Não será objeto desse artigo os fatores que levam uma pessoa a voltar a cometer crimes mesmo após ter vivido no pior lugar possível.


1. A frase foi proferida em um discurso na Penitenciária I de Franco da Rocha pelo atual Secretário de Administração Penitenciária do Estado de São Paulo, Lourival Gomes.
2. http://veja.abril.com.br/28.01.04/p. 48.html. Acesso em 06.10.2010. www.semipa.org.br/secoes/motivooracao/index.php?action=ler&id=120. Acesso em 06.10.2010.
3. http://fernadowilliams.com/nosso-mundo/infernos-na-terra-5-lugares-onde-e-impossivel-viver. Acesso em 06.10.2010.
4. Idem.
5. Idem.
6. FOUCAULT, Michel. Op. cit. p. 200.
7. Schwartsman, Solução depende de pena alternativa e Justiça ágil, Jornal Folha de São Paulo, 17/10/2009.

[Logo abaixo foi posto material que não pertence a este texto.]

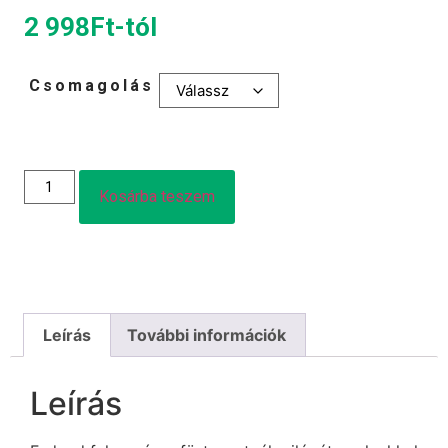
2 998
Ft
-tól
Csomagolás
Kosárba teszem
Leírás
További információk
Leírás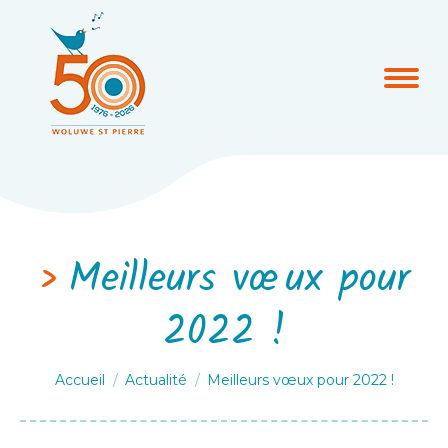
Meilleurs vœux pour
2022 !
Vous êtes ici :
Accueil
Actualité
Meilleurs vœux pour 2022 !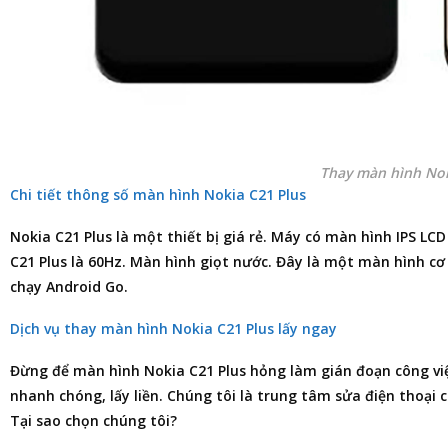
Thay màn hình Nok
Chi tiết thông số màn hình Nokia C21 Plus
Nokia C21 Plus là một thiết bị giá rẻ. Máy có màn hình IPS LC
C21 Plus là 60Hz. Màn hình giọt nước. Đây là một màn hình cơ 
chạy Android Go.
Dịch vụ thay màn hình Nokia C21 Plus lấy ngay
Đừng để màn hình Nokia C21 Plus hỏng làm gián đoạn công vi
nhanh chóng, lấy liền. Chúng tôi là trung tâm
sửa điện thoại
c
Tại sao chọn chúng tôi?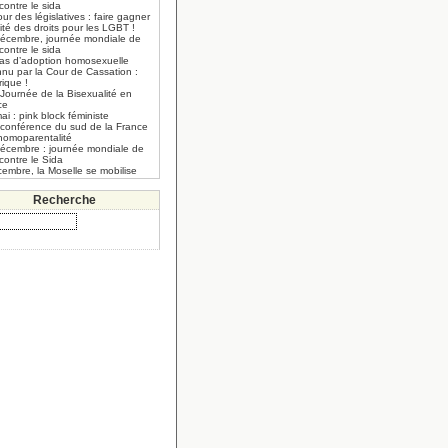
 contre le sida
our des législatives : faire gagner
lité des droits pour les LGBT !
décembre, journée mondiale de
 contre le sida
cas d’adoption homosexuelle
nnu par la Cour de Cassation :
rique !
Journée de la Bisexualité en
ce
ai : pink block féministe
 conférence du sud de la France
’homoparentalité
décembre : journée mondiale de
 contre le Sida
embre, la Moselle se mobilise
Recherche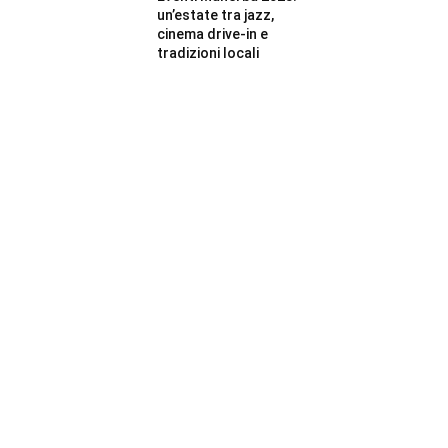
un’estate tra jazz,
cinema drive-in e
tradizioni locali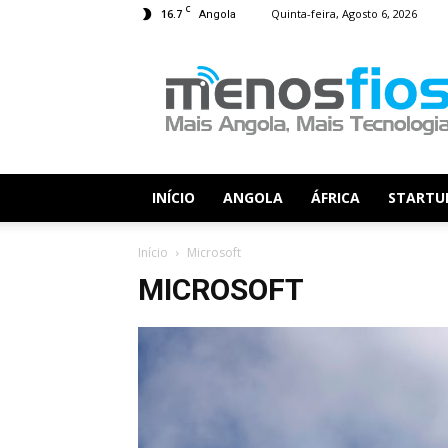
C
16.7
Quinta-feira, Agosto 6, 2026
Angola
Menos
Fios
INÍCIO
ANGOLA
ÁFRICA
STARTU
Início
Microsoft
MICROSOFT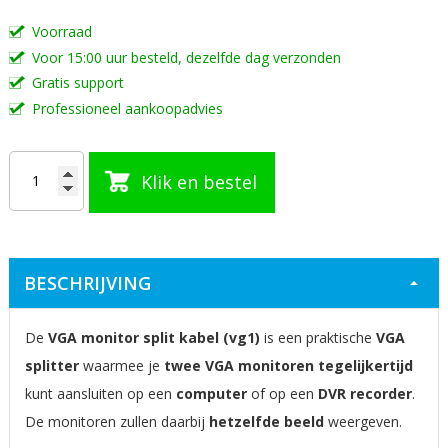
de
Voorraad
afbeeldingen-
Voor 15:00 uur besteld, dezelfde dag verzonden
gallerij
Gratis support
Professioneel aankoopadvies
Klik en bestel
BESCHRIJVING
De
VGA monitor split kabel (vg1)
is een praktische
VGA
splitter
waarmee je
twee VGA monitoren tegelijkertijd
kunt aansluiten op een
computer
of op een
DVR recorder
.
De monitoren zullen daarbij
hetzelfde beeld
weergeven.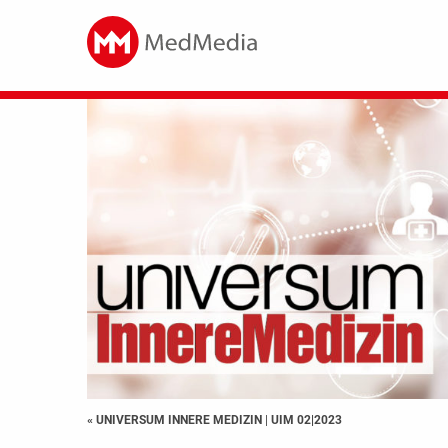
« UNIVERSUM INNERE MEDIZIN
|
UIM 02|2023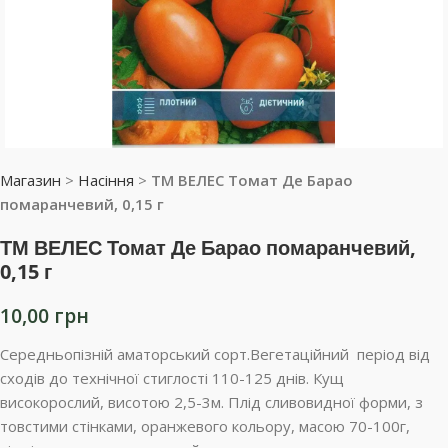
Магазин
>
Насіння
>
ТМ ВЕЛЕС Томат Де Барао
помаранчевий, 0,15 г
ТМ ВЕЛЕС Томат Де Барао помаранчевий,
0,15 г
10,00
грн
Середньопізній аматорський сорт.Вегетаційний період від
сходів до технічної стиглості 110-125 днів. Кущ
високорослий, висотою 2,5-3м. Плід сливовидної форми, з
товстими стінками, оранжевого кольору, масою 70-100г,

8. O tema foi tratado no curso de pós-graduação, as terças-feiras, de noite, na Escola Paulista da Magistratura do Estado de São Paulo pelo professor José Orestes de Souza Neri, Desembargador do Tribunal de Justiça Paulista.
9. CALHAU, Léu Braga. Presídios como instituições totais: uma leitura de Erwing Goffman. Disponível em: www.jusnavegandi.com.br.
10. Op. Cit. PORTO, Roberto. Crime Organizado e Sistema Prisional. 1. Ed. ? 2. reimpr. ? São Paulo: Atlas, 2008.
11. Particularmente não gosto da utilização do termo adestramento devido dar a impressão de falta de pensar. O ser humano é um ser que pensa o por isso não pode ser adestrado, entretanto, deve ser orientado e preparado ao retorno social, cabendo a ele e somente a ele exteriorizar às práticas recebidos, diversamente do que ocorrer com o adestramento.
12. http://super.abril.com.br/superarquivo/2005/conteudo¬_418513.shtml. Acesso em 05.10.2010.
13. O Bolão é o nome dado pelos presos pelo acumulo de servidores em um mesmo local com a intenção de se realizar revistas e inspeções nas celas ou para conter atos de indisciplina.
14. Normalmente os presos se utilizam da expressão para justificar a prática de infrações (erros). Devido estar com muitos problemas não conseguiu pensar direito antes de ter cometido.
15. Tatu: buraco nas celas ou pátio da unidade prisional. Internet: é buraco nas paredes das celas, rotineiramente utilizadas para se comunicarem.
16. Novidade: qualquer ocorrência, como: fugas, brigas, mortes, rebeliões, etc.